D’autres actions devront être mises en oeuvre par les banques. Sur le plan informatique, il arrivera un moment, plus très loin, où le manque d’agilité des systèmes historiques ne sera plus compensé par leur robustesse. Les évolutions vont s’accélérer et la vitesse d’évolution va devenir clef.

Enfin, les acteurs traditionnels vont devoir repenser leurs modèles de distribution à l’aune du digital et de la convergence du service des grandes natures de besoins, qui vont permettre la finance embarquée. L’idée de cette dernière est d’intégrer la souscription du produit financier directement au parcours de consommation ou d’achat du client. Le service financier devient ainsi disponible de façon contextuelle et digitale.

3. L’AVENIR DES NÉOBANQUES

Les néobanques se sont développées par vagues successives depuis plus de vingt ans, et la dernière vague a vu apparaître des acteurs se développant rapidement et acquérant des clients par millions et capable de lever des fonds colossaux sur la promesse d’un basculement massif de clients vers leur modèle.
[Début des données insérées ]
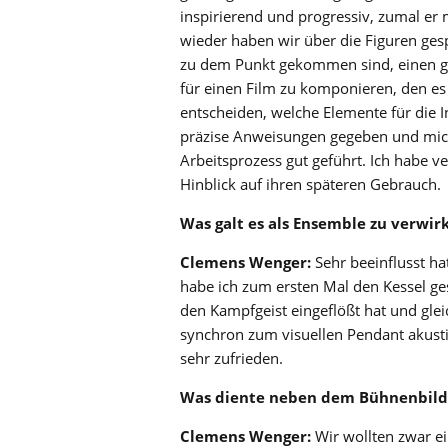
inspirierend und progressiv, zumal er
wieder haben wir über die Figuren ge
zu dem Punkt gekommen sind, einen ga
für einen Film zu komponieren, den es 
entscheiden, welche Elemente für die 
präzise Anweisungen gegeben und mich
Arbeitsprozess gut geführt. Ich habe 
Hinblick auf ihren späteren Gebrauch.
Was galt es als Ensemble zu verwi
Clemens Wenger:
Sehr beeinflusst h
habe ich zum ersten Mal den Kessel g
den Kampfgeist eingeflößt hat und gleic
synchron zum visuellen Pendant akustis
sehr zufrieden.
Was diente neben dem Bühne
nbild
Clemens Wenger:
Wir wollten zwar e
Le premier point fort des néobanques concerne leur technologie. Etant partis de zéro sur le plan de l’IT, elles ont pu s’appuyer sur la BaaS pour développer exactement ce dont ils avaient besoin et avec le bon niveau d’expérience client. Par ailleurs, ces acteurs ciblent généralement des segments précis et proposent en conséquence une offre et un parcours client parfaitement adaptés, ce qui est plus difficile pour les grandes banques généralistes.

Les points faibles sont souvent le corollaire de leurs points forts. L’offre limitée permet certes de mieux répondre à certains besoins précis, mais dans un monde où la technologie permet l’émergence de plateformes multi-services, n’adresser qu’une partie des besoins en matière de services financiers ne va pas forcément dans le bon sens et place les néobanques à la périphérie d’un métier qui lui-même n’est pas le mieux placé dans le mouvement de convergence des besoins. Mais si l’offre est limitée, ce n’est pas forcément par choix. Développer l’univers du crédit et de l’épargne, le plus souvent absent au sein des néobanques, nécessiterait de changer de dimension en matière de contrôles et de consommation de capital notamment. Enfin, la conséquence de cette offre limitée est l’incapacité à capter en masse le client le plus rentable de la banque de détail, le bancarisé principal. Cela explique la faiblesse des revenus, qui plafonnent à vingt euros par client.

Cela ne condamne pas forcément l’avenir des néobanques. Déjà, il faut distinguer les pays matures des pays non matures en matière de bancarisation. Dans les pays peu bancarisés, les néobanques ont souvent un boulevard devant elles, à l’image de Nubank au Brésil (40 millions de clients). Dans les pays ultra-bancarisés, l’histoire est différente. La faiblesse des revenus et le mouvement de convergence des grandes natures de besoin devraient obliger les néobanques à réaliser des choix. Elles peuvent étendre d’urgence leur offre au bilan, comme Revolut semble l’entrevoir. Elles peuvent aussi décider de sauter l’étape du bilan pour élargir directement leur offre à d’autres univers de besoins, comme le réalise Tinkoff. Elles peuvent enfin se faire racheter par un acteur traditionnel qui y verrait un intérêt sur un plan technologique, sans trop tarder néanmoins.

Le secteur de la banque de détail est plus que jamais sous le coup de transformations majeures, soit endogènes, comme celles qui touchent à la donnée et à la BaaS, soit exogènes, comme le développement de plateformes servant plusieurs natures de grandes besoins, avec à l’origine un souhait de « simplification » de la part des consommateurs. Dans ce contexte, les acteurs t raditionnels se doivent d’adresser deux sujets majeurs : la finance embarquée d’une part, et peut-être la bascule « à terme » vers des systèmes réso lument plus agiles pour rester compétitifs. Quant aux néobanques, il faudra d’urgence étendre l’of fre au bilan, au risque de perdre en agilité, soit à d’autres univers de besoins.

Mais le secteur financier dans son ensemble devra probablement chercher à simplifier drastiquement la consommation de leurs services, face à des acteurs non financiers qui ont déjà opéré cette transformation.